Improving Cancer Care for Underserved Communities in Northeastern Massachusetts
As a member of the Alliance, the Massachusetts General Hospital (MGH) Cancer Center will work through its community health centers and with two community partners to improve the delivery of cancer care for vulnerable patients. MGH will focus on individuals who experience substantial disparities in access to cancer treatment due to economic, cultural and language barriers or mental illness.
Community partners Community Action Programs Inter-City, Inc., and North Suffolk Mental Health will help identify vulnerable clients who need cancer care and refer them to the MGH Cancer Center for treatment and other supportive services.
The MGH Cancer Center will expand its patient navigation program to help support and guide vulnerable patients newly diagnosed with cancer. The support and guidance will extend through the full continuum of cancer care; from screening and diagnosis, to treatment and clinical trials, and, for some, end-of-life care.

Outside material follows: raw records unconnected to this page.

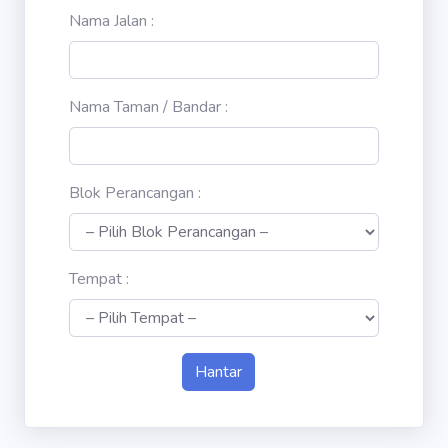
Nama Jalan :
Nama Taman / Bandar :
Blok Perancangan :
Tempat :
Hantar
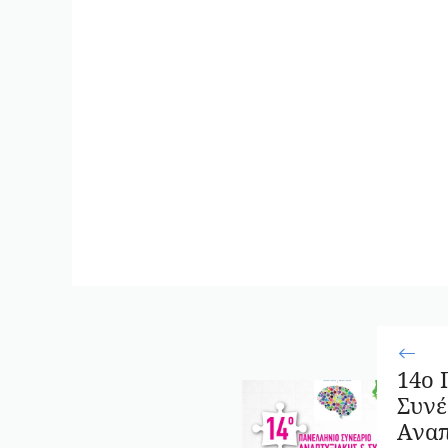
14ο 
Συνέ
Αναπ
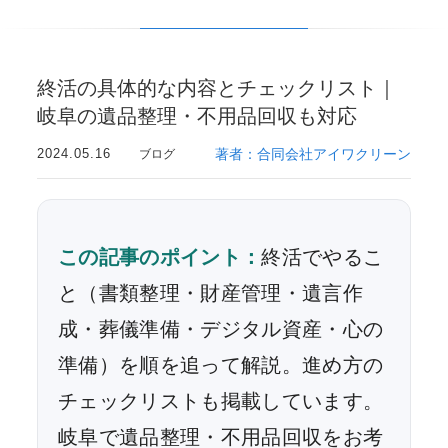
終活の具体的な内容とチェックリスト｜
岐阜の遺品整理・不用品回収も対応
2024.05.16
著者：合同会社アイワクリーン
ブログ
この記事のポイント：
終活でやるこ
と（書類整理・財産管理・遺言作
成・葬儀準備・デジタル資産・心の
準備）を順を追って解説。進め方の
チェックリストも掲載しています。
岐阜で遺品整理・不用品回収をお考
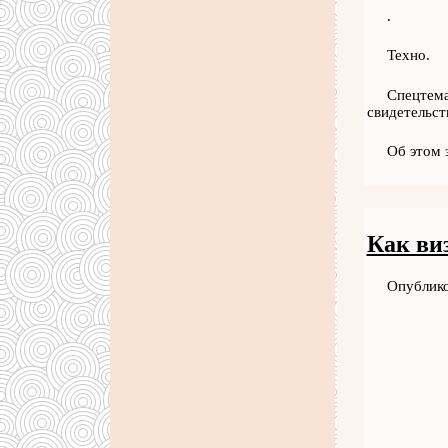
.
Техно.
Спецтема
свидетельст
Об этом 
Как ви
Опублико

Focusing on Underserved Communities
The MGH community health centers serve residents in the Charlestown, Chelsea and Revere communities in and around Boston. These communities include many low-income residents who are racial and ethnic minorities, immigrants with limited English proficiency and refugees. In addition, these residents experience a substantial cancer burden as mortality rates due to cancer are significantly higher in the Charlestown, Chelsea and Revere communities compared with the United States.

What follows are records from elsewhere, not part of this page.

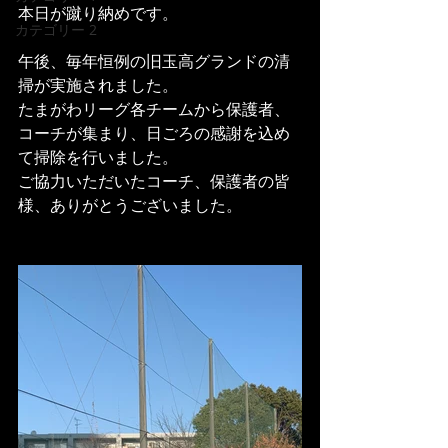
本日が蹴り納めです。
カテゴリー 2
午後、毎年恒例の旧玉高グランドの清
掃が実施されました。
たまがわリーグ各チームから保護者、
コーチが集まり、日ごろの感謝を込め
て掃除を行いました。
ご協力いただいたコーチ、保護者の皆
様、ありがとうございました。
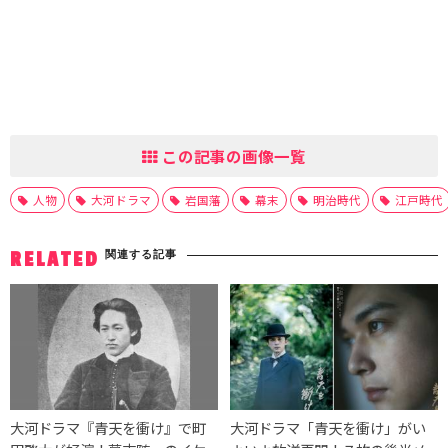
この記事の画像一覧
人物
大河ドラマ
岩国藩
幕末
明治時代
江戸時代
関連する記事
RELATED
大河ドラマ『青天を衝け』で町
大河ドラマ「青天を衝け」がい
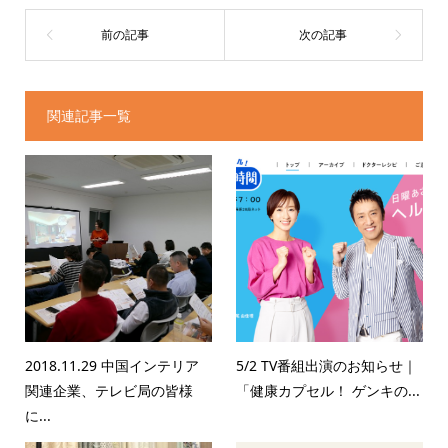
関連記事一覧
2018.11.29 中国インテリア
5/2 TV番組出演のお知らせ｜
関連企業、テレビ局の皆様
「健康カプセル！ ゲンキの...
に...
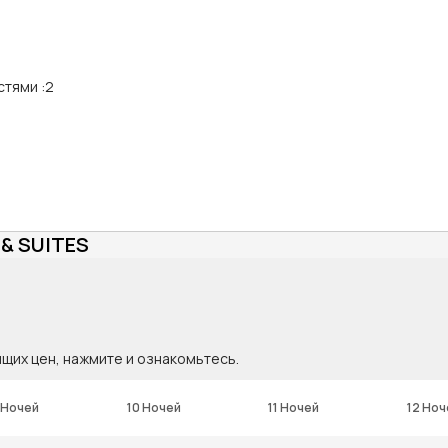
стями
:
2
& SUITES
ящих цен, нажмите и ознакомьтесь.
 Ночей
10 Ночей
11 Ночей
12 Ноч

People living in these communities face numerous obstacles that make it difficult to receive the health care services they need. Poverty and cultural and language barriers often limit access to care. Other barriers include:
- Lack of transportation to make medical appointments
- Disparities in cancer care for people with severe mental illness
- Limited access to clinical trials that provide early access to promising treatments
Patient-centered care: Providing care that is respectful of and responsive to individual patient preferences, needs and values, and ensures that patient values guide all clinical decisions. 1
Increasing Access to High-Quality Cancer Care
Our Intervention Approach
Expand the MGH patient navigation program
- Increase the number of patient navigators and ensure they receive comprehensive training
- Develop a registry of at-risk patients newly diagnosed with cancer and a system to track patient care and navigators’ interventions
- Translate existing patient education materials into the major languages spoken in the communities
- Extend patient navigation services to clinical trials to improve patient understanding of and participation in clinical trials
Improve coordination between primary care and oncology teams
- Enhance MGH’s integrated electronic health record (EHR) system to help health care providers more easily share medical information, improve the referral system and better coordinate patient care
- Develop training modules to improve the use of the EHR system among patient navigators and clinical care team members
Strengthen patient-provider communication and promote patient engagement in care
- Provide training to medical providers and patient navigators in effective techniques to coordinate patient care, clearly and sensitively communicate a prognosis and subsequent treatment plan to patients
- Support patient engagement in care planning and treatment decision making
- Integrate patient navigators into the cancer care teams to streamline communications
Integrate psychosocial support and palliative care for vulnerable populations
- Screen patients for serious mental illness or other mental health needs at cancer diagnosis
- Screen and monitor patients for symptoms of emotional and physical distress
- Streamline the early consultations and patient referrals to social work, psychiatry or palliative care services
Advancing Best Practices in Patient-Centered Cancer Care
MGH Cancer Center plans to evaluate the effectiveness of its program in improving the delivery of cancer care to vulnerable and underserved populations in the Boston area. In addition, the Alliance will create a learning collaborative among program partners to share insights from the programs and help identify and promote best practices in patient-centered cancer care that can improve patient outcomes and reduce disparities in care.